James Ellroy
di "hobbes"
gialloWeb
Le recensioni


L'opera letteraria di James Ellroy nasce da un omicidio: nella notte del 21 giugno del '58 la madre dello scrittore viene uccisa. Il caso rimarrà irrisolto. Nei suoi romanzi Ellroy inseguirà questo assassino sotto varie forme fino alla scrittura di "My dark places". Anche i suoi primi contatti con la lettura hanno la stessa motivazione: "I libri-scrive in "I miei luoghi oscuri-mi fornivano un sacco di stimoli, nonché un dialogo sublimato con la morte di mia madre": il giovane Ellroy a dieci anni divora romanzi gialli ad un ritmo sorprendente: "Mio padre mi comprava due libri ogni sabato, io li leggevo in un battibaleno e per il resto della settimana pativo crisi di astinenza [...].Per soddisfare la mia smania di leggere cominciai a rubare libri".

"La narrativa era la mia lingua etica.
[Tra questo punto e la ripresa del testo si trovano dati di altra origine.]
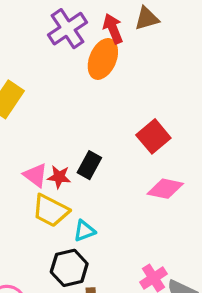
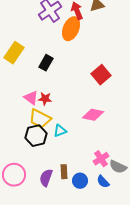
black rectangle: (89, 165) -> (46, 63), moved
pink diamond: (165, 189) -> (93, 115), moved
black hexagon: (69, 268) -> (36, 136), moved

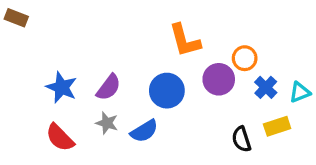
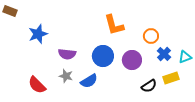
purple circle: (219, 79) -> (132, 60), moved
blue star: (62, 87) -> (38, 34), moved, turned 30
purple semicircle: (109, 87) -> (67, 54), turned 60
black semicircle: (241, 139) -> (149, 86), turned -105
Ma nell'estate del '65 non lo sapevo".

Quando finalmente inizierà a scrivere, nel 1980, dopo anni trascorsi tra piccoli furti, alcol e droghe (dalla marijuana alla benzedrina dello sciroppo per la tosse), James Ellroy trasferirà nella narrativa poliziesca la stessa tensione emotiva che lo legava alla lettura: "Ogni libro che leggevo era un contorto omaggio a lei. Ogni mistero risolto era un'ellittica manifestazione del mio inconfessato amore".
Il romanzo che segna una svolta decisiva verso ciò che sarà "My dark places" è "Black Dahlia" del 1987 ("un'elegia dei miei luoghi d'infanzia"). James Ellroy non fa mistero del collegamento tra Betty Short, la Dalia Nera, e propria madre, Jean Ellroy, ed anche per questo il libro diventa un best-seller. Terminata la quadrilogia di Los Angeles ( '87-'92), Ellroy sembra voler percorrere una strada diversa con "American Tabloid"('95). Qui Los Angeles è solo il punto di partenza che ci proietta nella Storia, dietro ai segreti della famiglia Kennedy, dello sbarco degli esuli cubani nella Baia dei Porci e dell'omicidio del presidente a Dallas. Ellroy non sembra più impegnato nel lungo lavoro di ricostruzione di Los Angeles e dei suoi crimini nel tentativo di esorcizzare l'uccisione della madre.
Oppure la morte di Kennedy può rappresentare per l'intero paese ciò che quella di propria madre è stata per Ellroy: la perdita di un innocenza forse mai posseduta, ma di cui d'ora in poi non rimarrà nemmeno l'illusione. L'assassinio di Kennedy è la ferita aperta, è la conoscenza del male.
Come nel caso di Jean Ellroy anche nell'omicidio Kennedy la giustizia ha fallito: l'orrore non ha nome, rimane vivo e confinato in quel territorio oscuro che Ellroy tenta, con i suoi romanzi, di esplorare. La sua opera è una caccia a chi è fuggito, una sfida a confrontarsi ancora una volta con le proprie vittime in cerca di giustizia.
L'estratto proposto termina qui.